Jedną z cudownych rzeczy w fotografii jest jej odkrywczy charakter. Zdjęcie może przedstawiać przyziemną lub pospolitą scenę w sposób, który pokazuje, że we wszystkim naprawdę jest piękno. Niektóre z tych rzeczy mogą być nawet tragiczne i smutne, ale jest też duchowe połączenie i zdumienie. Zdjęcia Vivian ukazały nie tylko sceny z ulic Nowego Jorku i Chicago, ale także niewidzialne emocje, które można tam znaleźć.

Kluczem do stworzenia mocnej fotografii w dowolnym miejscu jest nauczenie się, że w rzeczywistości wszystko ma znaczenie. Szukaj ciekawego światła, interesujących ludzi, wszystkiego, co może wydobyć to, co ukryte. Twoim zadaniem jako fotografa jest móc uchwycić te ukryte klejnoty na zdjęciach, które można udostępniać innym. Tak więc, jeśli znajdziesz się w kryzysie lub po prostu nie ma co strzelać, przyjrzyj się bliżej. Znajdź piękno i zrób zdjęcie.

Rozpoznaj chwilę

To echo niektórych nauk fotograficznego tytana, Henri Cartier-Bressona. Na niektórych zdjęciach Maier widać, że czekała. Czekała do momentu zwolnienia migawki, aby jak najlepiej uchwycić ten moment. To jedna z rzeczy, która sprawia, że ​​jej zdjęcia są tak potężne.

Niezależnie od tego, czy była to dokładna chwila, w której oczy badanego spotkały się z nią, czy też ich kroki były idealnie zsynchronizowane, cierpliwie oczekiwano odpowiedniego momentu. Warto również wspomnieć o dyskretności techniki Vivian. Wiele jej obrazów zostało wykonanych przy użyciu 120 Rolleiflex (między innymi). Ten typ aparatu nie jest trzymany w kierunku twarzy fotografa, ale raczej umieszczony poniżej. To sprawiło, że bardziej wtapiała się w scenę i była w stanie uchwycić obrazy, na które jej obecność nie przeszkadzała.

Pracuj, aby przewidywać fotograficzne chwile, zanim się wydarzą. Wiem, brzmi to niezwykle trudne. Ale prawda jest taka, że ​​im więcej ćwiczysz, tym więcej strzelasz, tym lepiej będziesz „mieć szczęście”. Możesz nauczyć się być obecnym na scenie i intuicyjnie rozpoznawać, kiedy pojawią się zdjęcia. Najtrudniejsza część? Poświęcenie czasu na strzelanie, aby ta umiejętność się ujawniła.

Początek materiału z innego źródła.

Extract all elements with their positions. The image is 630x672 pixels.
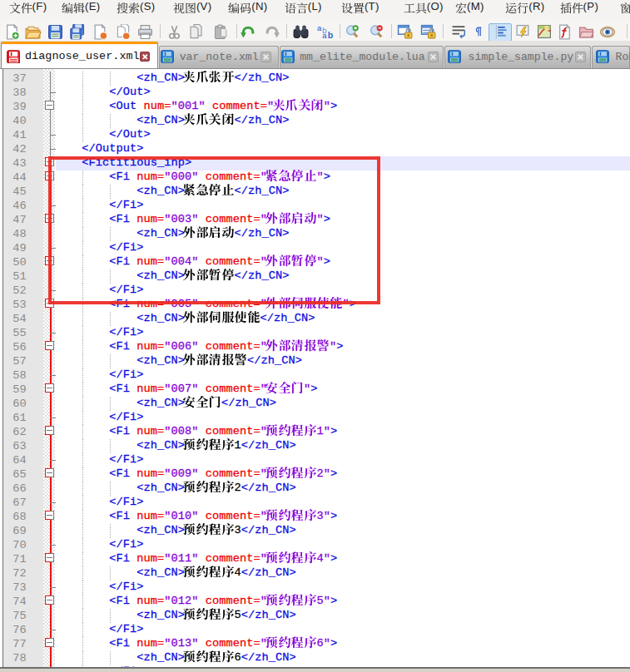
svg-text:b: b (328, 29, 334, 39)
svg-text:a: a (322, 30, 327, 39)
svg-text:a: a (317, 24, 322, 32)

W porządku jest być dziwnym

Jeśli jest coś, czego możesz się dowiedzieć o Vivian, to to, że z braku lepszego słowa była dziwna. Vivian Maier była dziwakiem według powszechnych poglądów swoich czasów. Ubierała się inaczej, zachowywała się inaczej i tworzyła obrazy, w których jesteśmy inni. W rzeczywistości jest to jeden z powodów, dla których wciąż się o niej mówi.

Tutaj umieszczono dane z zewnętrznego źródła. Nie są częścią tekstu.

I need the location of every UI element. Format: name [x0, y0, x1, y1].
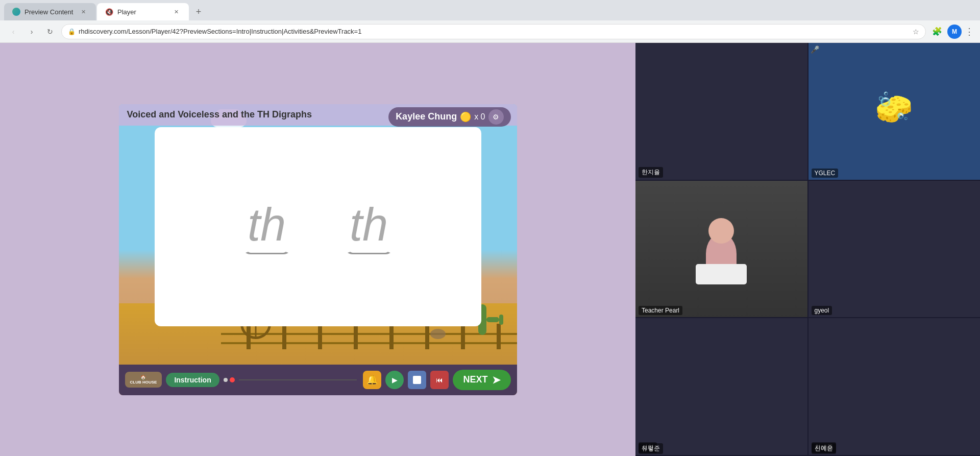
digraph-text-1: th [248, 199, 286, 251]
tab1-label: Preview Content [24, 8, 73, 16]
coin-count: x 0 [474, 112, 485, 122]
bell-icon: 🔔 [366, 374, 378, 386]
nav-right: 🧩 M ⋮ [930, 25, 974, 39]
participant-name-teacher: Teacher Pearl [639, 306, 682, 315]
tab1-icon [12, 8, 20, 16]
fence-rail-2 [221, 342, 517, 344]
rewind-button[interactable]: ⏮ [430, 371, 449, 389]
play-button[interactable]: ▶ [385, 371, 404, 389]
tab2-audio-icon: 🔇 [105, 8, 113, 16]
forward-button[interactable]: › [24, 25, 39, 39]
profile-button[interactable]: M [947, 25, 962, 39]
main-area: Voiced and Voiceless and the TH Digraphs… [0, 43, 980, 456]
house-icon: 🏠 [140, 375, 146, 380]
fence-post-4 [354, 324, 358, 349]
progress-bar [239, 379, 357, 380]
video-sidebar: 한지율 🧽 🎤 YGLEC Teacher Pearl gyeol [635, 43, 980, 456]
digraph-text-2: th [350, 199, 388, 251]
rewind-icon: ⏮ [436, 376, 443, 384]
clubhouse-label: CLUB HOUSE [130, 380, 157, 385]
game-container: Voiced and Voiceless and the TH Digraphs… [119, 104, 517, 395]
video-cell-choeyejun: 최예준 [808, 318, 981, 455]
fence-post-2 [282, 324, 286, 349]
progress-dots [224, 377, 359, 382]
browser-chrome: Preview Content ✕ 🔇 Player ✕ + ‹ › ↻ 🔒 r… [0, 0, 980, 43]
settings-icon[interactable]: ⚙ [488, 109, 504, 125]
refresh-button[interactable]: ↻ [43, 25, 57, 39]
digraph-underline-1 [241, 245, 292, 254]
bookmark-icon[interactable]: ☆ [913, 28, 919, 36]
control-bar: 🏠 CLUB HOUSE Instruction 🔔 [119, 365, 517, 395]
digraph-underline-2 [344, 245, 395, 254]
content-card: th th [155, 127, 481, 326]
next-label: NEXT [463, 374, 487, 385]
fence-post-3 [318, 324, 322, 349]
coin-icon: 🟡 [460, 111, 471, 123]
tumbleweed [430, 329, 446, 339]
game-title: Voiced and Voiceless and the TH Digraphs [127, 109, 312, 120]
stop-button[interactable] [408, 371, 426, 389]
progress-dot-active [230, 377, 235, 382]
extensions-icon[interactable]: 🧩 [930, 25, 944, 39]
clubhouse-button[interactable]: 🏠 CLUB HOUSE [125, 372, 162, 388]
fence-post-5 [389, 324, 394, 349]
video-cell-gyeol: gyeol [808, 181, 981, 318]
fence-post-7 [461, 324, 465, 349]
participant-name-gyeol: gyeol [812, 306, 832, 315]
bell-button[interactable]: 🔔 [363, 371, 381, 389]
menu-button[interactable]: ⋮ [965, 26, 974, 37]
tab2-label: Player [117, 8, 136, 16]
new-tab-button[interactable]: + [190, 3, 207, 20]
player-area: Voiced and Voiceless and the TH Digraphs… [0, 43, 635, 456]
video-cell-siyeol: 시열 [635, 318, 807, 455]
lock-icon: 🔒 [68, 28, 76, 35]
digraph-item-1: th [241, 199, 292, 254]
tab-bar: Preview Content ✕ 🔇 Player ✕ + [0, 0, 980, 20]
tab1-close[interactable]: ✕ [79, 7, 88, 16]
participant-name-1: 한지율 [639, 167, 663, 178]
back-button[interactable]: ‹ [6, 25, 20, 39]
participant-name-shinyeun: 신예은 [812, 443, 836, 454]
video-cell-teacher: Teacher Pearl [635, 181, 807, 318]
instruction-label: Instruction [174, 376, 211, 384]
tab-player[interactable]: 🔇 Player ✕ [97, 3, 189, 20]
participant-name-yuryeoljun: 유렇준 [639, 443, 663, 454]
video-cell-yglec: 🧽 🎤 YGLEC [808, 43, 981, 180]
mic-muted-icon-yglec: 🎤 [811, 45, 819, 54]
next-button[interactable]: NEXT ➤ [453, 370, 510, 390]
address-text: rhdiscovery.com/Lesson/Player/42?Preview… [79, 28, 910, 35]
tab-preview-content[interactable]: Preview Content ✕ [4, 3, 96, 20]
player-name: Kaylee Chung [396, 111, 457, 122]
play-icon: ▶ [392, 376, 398, 384]
game-title-bar: Voiced and Voiceless and the TH Digraphs… [119, 104, 517, 126]
participant-name-yglec: YGLEC [812, 169, 839, 178]
tab2-close[interactable]: ✕ [172, 7, 181, 16]
digraph-container: th th [241, 199, 395, 254]
spongebob-avatar: 🧽 [875, 89, 913, 126]
address-bar[interactable]: 🔒 rhdiscovery.com/Lesson/Player/42?Previ… [61, 24, 926, 39]
fence-post-8 [497, 324, 501, 349]
instruction-button[interactable]: Instruction [166, 373, 219, 387]
player-badge: Kaylee Chung 🟡 x 0 ⚙ [388, 107, 510, 127]
digraph-item-2: th [344, 199, 395, 254]
stop-icon [413, 376, 421, 384]
video-cell-hanjiyul: 한지율 [635, 43, 807, 180]
nav-bar: ‹ › ↻ 🔒 rhdiscovery.com/Lesson/Player/42… [0, 20, 980, 43]
next-arrow-icon: ➤ [492, 374, 501, 386]
fence-post-6 [425, 324, 429, 349]
progress-dot-1 [224, 378, 228, 382]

Nawet jeśli wtedy tego nie wiedziała, jej wyjątkowość wyróżniłaby ją i nadałaby jej pracy i metodologii świeżego spojrzenia. Więc nie próbuj ukrywać swojej dziwności, kiedy fotografujesz rzeczy. Bądź inny i celebruj wszystkie małe dziwactwa, które mogą sprawić, że Twoje zdjęcia będą zupełnie świeże. Podobnie jak lekcje Davida Burnetta, prawdziwe przełomy w Twojej fotografii nigdy nie wynikają z dostosowania się do przyjętych norm. Spokojnie, bądź inny.

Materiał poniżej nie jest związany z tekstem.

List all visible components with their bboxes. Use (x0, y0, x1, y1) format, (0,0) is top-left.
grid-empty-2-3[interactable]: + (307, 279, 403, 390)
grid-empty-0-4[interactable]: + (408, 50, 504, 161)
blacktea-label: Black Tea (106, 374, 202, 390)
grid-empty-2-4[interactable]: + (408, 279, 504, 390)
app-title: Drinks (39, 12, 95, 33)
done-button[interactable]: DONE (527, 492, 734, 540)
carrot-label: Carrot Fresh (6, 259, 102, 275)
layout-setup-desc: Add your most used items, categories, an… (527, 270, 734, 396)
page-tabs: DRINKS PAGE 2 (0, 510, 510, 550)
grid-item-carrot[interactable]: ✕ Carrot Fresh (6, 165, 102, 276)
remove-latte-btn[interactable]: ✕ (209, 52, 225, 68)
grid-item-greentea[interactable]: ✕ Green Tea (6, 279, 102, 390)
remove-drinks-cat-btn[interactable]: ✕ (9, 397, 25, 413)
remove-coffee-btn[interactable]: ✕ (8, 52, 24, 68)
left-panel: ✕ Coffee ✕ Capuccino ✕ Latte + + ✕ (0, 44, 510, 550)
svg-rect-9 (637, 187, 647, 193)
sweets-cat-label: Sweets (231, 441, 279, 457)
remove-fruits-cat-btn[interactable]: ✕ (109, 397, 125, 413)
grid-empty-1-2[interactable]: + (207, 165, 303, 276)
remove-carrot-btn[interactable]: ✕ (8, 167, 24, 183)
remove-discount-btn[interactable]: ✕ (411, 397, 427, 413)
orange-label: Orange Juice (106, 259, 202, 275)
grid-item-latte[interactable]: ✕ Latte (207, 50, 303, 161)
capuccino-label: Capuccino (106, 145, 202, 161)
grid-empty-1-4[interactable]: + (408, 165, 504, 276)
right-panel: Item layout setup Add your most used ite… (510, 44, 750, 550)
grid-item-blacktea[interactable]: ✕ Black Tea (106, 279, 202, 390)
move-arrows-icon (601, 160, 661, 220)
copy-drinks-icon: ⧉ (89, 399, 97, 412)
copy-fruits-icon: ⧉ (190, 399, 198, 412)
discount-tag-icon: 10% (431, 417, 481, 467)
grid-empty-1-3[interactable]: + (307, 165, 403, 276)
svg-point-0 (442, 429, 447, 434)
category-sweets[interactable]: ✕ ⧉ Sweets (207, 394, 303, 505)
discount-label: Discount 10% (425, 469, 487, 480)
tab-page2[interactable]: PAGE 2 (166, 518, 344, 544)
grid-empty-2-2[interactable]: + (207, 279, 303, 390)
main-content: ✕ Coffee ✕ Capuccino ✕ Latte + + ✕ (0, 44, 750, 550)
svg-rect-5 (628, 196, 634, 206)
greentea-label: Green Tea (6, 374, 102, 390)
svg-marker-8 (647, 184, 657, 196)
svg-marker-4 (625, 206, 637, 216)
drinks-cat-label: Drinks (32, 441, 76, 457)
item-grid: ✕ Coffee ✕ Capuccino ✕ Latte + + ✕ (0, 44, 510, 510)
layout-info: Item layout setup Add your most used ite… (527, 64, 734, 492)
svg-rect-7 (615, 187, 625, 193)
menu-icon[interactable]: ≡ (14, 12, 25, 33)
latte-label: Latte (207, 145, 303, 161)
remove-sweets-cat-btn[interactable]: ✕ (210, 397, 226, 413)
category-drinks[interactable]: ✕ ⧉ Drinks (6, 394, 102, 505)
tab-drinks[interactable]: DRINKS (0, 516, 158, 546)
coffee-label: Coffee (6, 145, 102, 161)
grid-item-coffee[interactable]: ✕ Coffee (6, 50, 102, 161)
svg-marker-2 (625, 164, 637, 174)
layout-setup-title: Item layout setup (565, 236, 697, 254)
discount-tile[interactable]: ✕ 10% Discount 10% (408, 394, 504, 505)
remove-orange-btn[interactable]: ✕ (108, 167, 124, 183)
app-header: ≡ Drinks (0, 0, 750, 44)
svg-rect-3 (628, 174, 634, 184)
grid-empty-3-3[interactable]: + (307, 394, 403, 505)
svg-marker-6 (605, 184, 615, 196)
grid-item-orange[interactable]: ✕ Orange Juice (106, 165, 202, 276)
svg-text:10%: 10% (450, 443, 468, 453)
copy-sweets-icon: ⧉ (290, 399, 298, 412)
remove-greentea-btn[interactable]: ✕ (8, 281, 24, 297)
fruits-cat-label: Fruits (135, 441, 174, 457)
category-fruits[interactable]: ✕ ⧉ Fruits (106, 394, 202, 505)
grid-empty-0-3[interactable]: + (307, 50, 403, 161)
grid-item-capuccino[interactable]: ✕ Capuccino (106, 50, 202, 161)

Zobacz jej prace na oficjalnej stronie Vivian Maier Photography.

Końcowe przemyślenia

Wiedza jest podstawą większości wszystkiego, co kiedykolwiek podejmiesz. Jak zdobywasz wiedzę? Cóż, zwykle dzieje się tak dzięki doświadczeniu (często błędom) i może zająć nam trochę czasu, zanim nauczymy się naszych lekcji. Jako fotografowie giganci, którzy byli przed nami, oferują niezwykle cenne nauki. Ich lekcje są tutaj dla nas, abyśmy mogli je zebrać, jeśli tylko poświęcimy czas na słuchanie. Nie tylko studiuj zdjęcia mistrzów, ale dowiedz się, jak i dlaczego je wykonali.